• Visa and Yellow Card are launching stablecoin-based payments in Africa to ease liquidity challenges and FX constraints.
  • Stablecoins now make up 43% of crypto transaction volume in Sub-Saharan Africa, according to Chainalysis.
  • Regulatory progress in South Africa, Nigeria, and Kenya is creating a strong foundation for institutional stablecoin integration.

Global payments giant Visa has partnered with Yellow Card Financial, a leading African stablecoin payments provider, to significantly accelerate the adoption of digital dollar-pegged stablecoins across the continent.

This collaboration aims to enhance treasury operations, improve liquidity management, and enable more cost-effective money transfers in markets grappling with limited access to US dollars and persistent foreign exchange crises.

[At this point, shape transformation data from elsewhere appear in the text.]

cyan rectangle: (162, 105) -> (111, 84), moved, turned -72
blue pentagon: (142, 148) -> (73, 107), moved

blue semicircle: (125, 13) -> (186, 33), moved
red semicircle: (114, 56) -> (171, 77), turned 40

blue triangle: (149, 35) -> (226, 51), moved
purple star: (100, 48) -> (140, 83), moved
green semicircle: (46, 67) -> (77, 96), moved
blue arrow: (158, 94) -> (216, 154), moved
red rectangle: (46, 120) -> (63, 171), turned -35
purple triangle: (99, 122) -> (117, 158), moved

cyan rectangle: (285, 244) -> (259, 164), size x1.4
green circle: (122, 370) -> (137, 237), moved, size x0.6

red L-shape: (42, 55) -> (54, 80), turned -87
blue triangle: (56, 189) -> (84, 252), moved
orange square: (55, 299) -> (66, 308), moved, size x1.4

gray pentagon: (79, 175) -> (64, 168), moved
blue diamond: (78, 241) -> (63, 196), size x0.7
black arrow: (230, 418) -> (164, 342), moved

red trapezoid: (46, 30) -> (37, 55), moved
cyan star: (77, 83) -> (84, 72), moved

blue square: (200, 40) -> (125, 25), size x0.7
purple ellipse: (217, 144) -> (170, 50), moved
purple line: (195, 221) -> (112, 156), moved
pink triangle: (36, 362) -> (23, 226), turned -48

Yellow Card is slated to roll out stablecoin transactions with Visa in at least one African country this year, with further expansions projected for 2026, as initially reported by Bloomberg.

"All the major payment companies are exploring ways to get into this space," stated Chris Maurice, co-founder and CEO of Yellow Card.

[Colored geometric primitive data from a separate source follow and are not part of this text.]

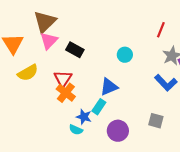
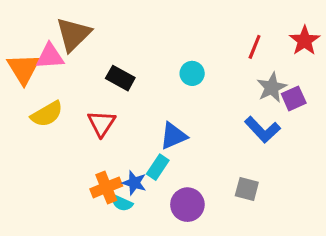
pink triangle: (49, 41) -> (50, 56), moved, turned 42
cyan circle: (125, 55) -> (192, 73), moved
orange cross: (66, 93) -> (106, 187), moved, turned 30

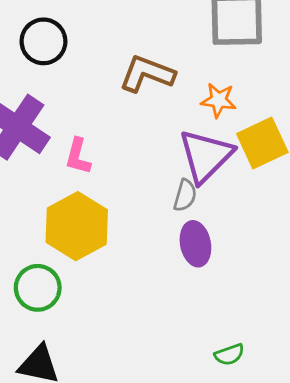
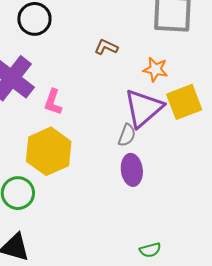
brown L-shape: (147, 74) -> (106, 47), size x0.6

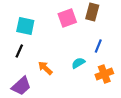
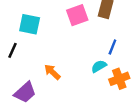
black line: (19, 51) -> (12, 50), moved
cyan semicircle: (78, 63) -> (99, 66), moved

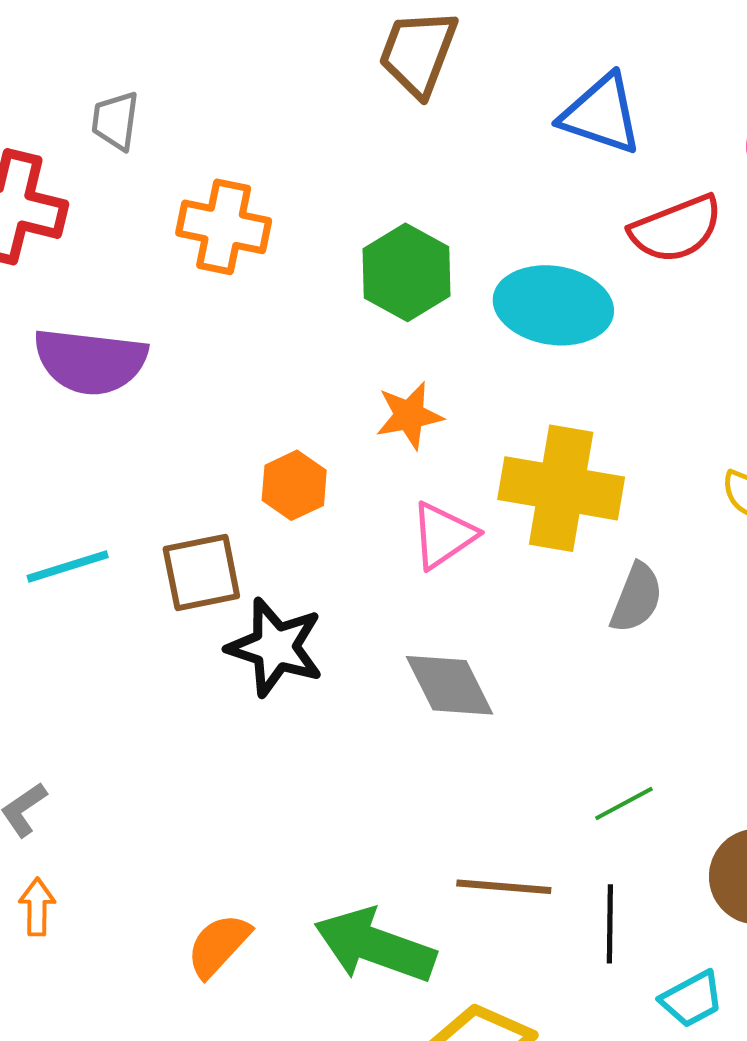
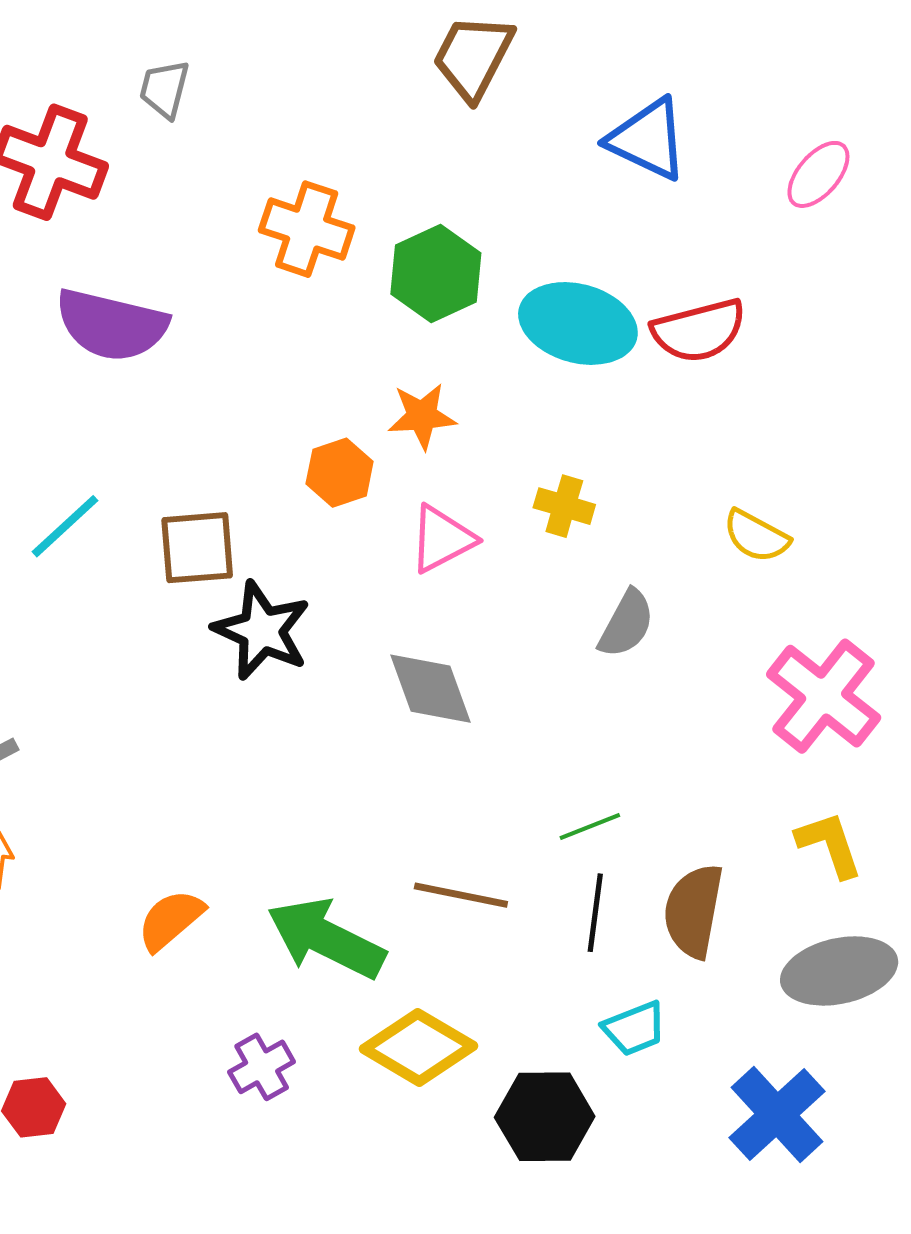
orange cross: (224, 227) -> (307, 229), moved
red semicircle: (676, 229) -> (699, 331), moved
orange hexagon: (294, 485) -> (340, 473), moved
yellow cross: (561, 488) -> (564, 506), size x0.5
cyan line: (68, 567) -> (65, 526), turned -32
black line: (610, 924) -> (595, 913), moved

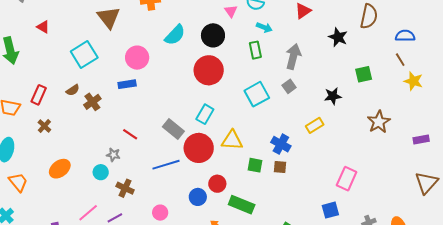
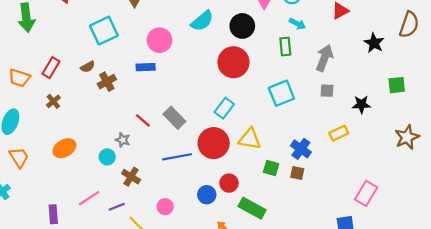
gray square: (289, 86) -> (327, 91), moved, turned 32
gray rectangle: (173, 129) -> (174, 118), moved

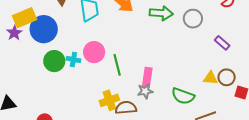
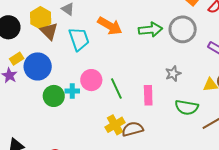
yellow rectangle: (24, 18) -> (17, 59), size x0.6
gray circle: (193, 19) -> (183, 29), size x1.4
gray star: (145, 91) -> (173, 74), moved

This move underscores a growing synergy between traditional financial networks and emerging cryptocurrency solutions, driven by real economic needs.

The push for stablecoin integration is gaining significant traction across Africa.

According to a Chainalysis report, stablecoin adoption is accelerating rapidly in Sub-Saharan Africa, now accounting for approximately 43% of the region’s total cryptocurrency transaction volume between July 2023 and June 2024.

Other major players, such as Circle, have also identified Africa as a key market, partnering with African payment provider Onafriq to pilot USDC settlements across 40 countries.

Looking ahead to 2025, stablecoins are increasingly recognised as critical infrastructure for cross-border payments and treasury management.

Most of the research indicates that enterprises are prioritising real-time settlement and compliance, seeing stablecoins as a growth lever.

Regulatory environments are also evolving; South Africa has already licensed over 70 Crypto Asset Service Providers (CASPs), with Kenya and Nigeria actively developing their regulatory frameworks, as detailed by sources like Sumsub and Businessday NG.

This regulatory clarity is expected to foster trust and facilitate deeper integration of stablecoins into mainstream financial systems, providing a robust and efficient alternative for economic stability in volatile markets.